Anti-Pattern 7: SELECT * When You Need Two Columns

# BAD: reads all 50 columns from database
df = spark.read.format("jdbc").option("dbtable", "orders").load()
result = df.select("order_id", "total").filter("total > 100")

# The column pruning optimization should handle this, but verify with explain()
# If the ReadSchema still shows all columns, use a subquery:

# GUARANTEED column pruning via subquery:
df = spark.read.format("jdbc") \
.option("dbtable", "(SELECT order_id, total FROM orders WHERE total > 100) AS subq") \
.load()

Anti-Pattern 8: Using query Option with Partitioning

# BAD: query option CANNOT be used with partitionColumn
# This will throw an error
df = spark.read.format("jdbc") \
.option("query", "SELECT * FROM orders WHERE year = 2025") \
.option("partitionColumn", "order_id") \
.option("lowerBound", "1") \
.option("upperBound", "10000000") \
.option("numPartitions", "50") \
.load()
# ERROR: Options 'query' and 'partitionColumn' can not be specified together

# GOOD: use dbtable with a subquery instead
df = spark.read.format("jdbc") \
.option("dbtable", "(SELECT * FROM orders WHERE year = 2025) AS filtered") \
.option("partitionColumn", "order_id") \
.option("lowerBound", "1") \
.option("upperBound", "10000000") \
.option("numPartitions", "50") \
.load()
# Spark appends partition WHERE clauses to the subquery
# Each partition runs: SELECT * FROM (SELECT * FROM orders WHERE year = 2025) AS filtered
# WHERE order_id >= X AND order_id < Y

Advanced Patterns

Using dbtable with Subquery for Pre-Filtering

The dbtable option accepts any valid SQL FROM clause, including subqueries. This lets you push complex logic to the database before Spark even starts reading.

# Pre-filter and pre-aggregate in the database
df = spark.read.format("jdbc") \
.option("url", url) \
.option("dbtable", """
(SELECT
customer_id,
COUNT(*) as order_count,
SUM(total) as lifetime_value,
MAX(order_date) as last_order_date
FROM orders
WHERE status != 'CANCELLED'
GROUP BY customer_id
HAVING COUNT(*) >= 5
) AS active_customers
""") \
.option("partitionColumn", "customer_id") \
.option("lowerBound", "1") \
.option("upperBound", "1000000") \
.option("numPartitions", "20") \
.option("fetchSize", "10000") \
.load()

# The database does the heavy lifting (filter + aggregate)
# Spark reads only the aggregated result (~100K rows instead of 100M)

Important: When using subqueries with dbtable, Spark appends its partition WHERE clauses to the outer query.
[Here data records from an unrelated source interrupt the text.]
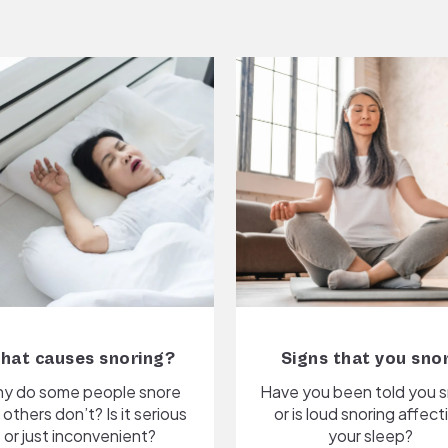
hat causes snoring?
Signs that you sno
y do some people snore
Have you been told you 
others don’t? Is it serious
or is loud snoring affect
or just inconvenient?
your sleep?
The subquery must be wrapped in parentheses and have an alias.

Incremental Reads with Watermark Columns

For incremental ETL, read only rows that changed since the last run:

from pyspark.sql import functions as F

# Get the high watermark from the last successful run
last_watermark = spark.read.format("jdbc") \
.option("dbtable",
"(SELECT MAX(updated_at) as hw FROM etl_watermarks WHERE table_name = 'orders') AS wm") \
.load().collect()[0]["hw"]

# Read only new/changed rows since the watermark
new_rows = spark.read.format("jdbc") \
.option("dbtable", f"""
(SELECT * FROM orders
WHERE updated_at > '{last_watermark}'
) AS incremental
""") \
.option("partitionColumn", "order_id") \
.option("lowerBound", "1") \
.option("upperBound", "100000000") \
.option("numPartitions", "20") \
.option("fetchSize", "10000") \
.load()

# Process incremental data
processed = new_rows.transform(apply_business_logic)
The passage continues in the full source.